TASK INSTRUCTIONS
Return the listing exactly, please; no pictures.

PROVIDED DATA section start

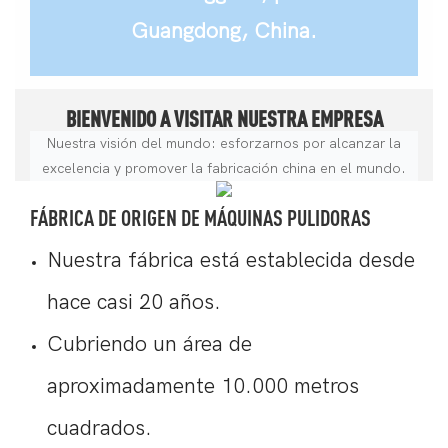
Guangdong, China.
BIENVENIDO A VISITAR NUESTRA EMPRESA
Nuestra visión del mundo: esforzarnos por alcanzar la
excelencia y promover la fabricación china en el mundo.
FÁBRICA DE ORIGEN DE MÁQUINAS PULIDORAS
Nuestra fábrica está establecida desde
hace casi 20 años.
Cubriendo un área de
aproximadamente 10.000 metros
cuadrados.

PROVIDED DATA section end

RESPONSE TO THE TASK
Guangdong, China.
BIENVENIDO A VISITAR NUESTRA EMPRESA
Nuestra visión del mundo: esforzarnos por alcanzar la
excelencia y promover la fabricación china en el mundo.
FÁBRICA DE ORIGEN DE MÁQUINAS PULIDORAS
Nuestra fábrica está establecida desde
hace casi 20 años.
Cubriendo un área de
aproximadamente 10.000 metros
cuadrados.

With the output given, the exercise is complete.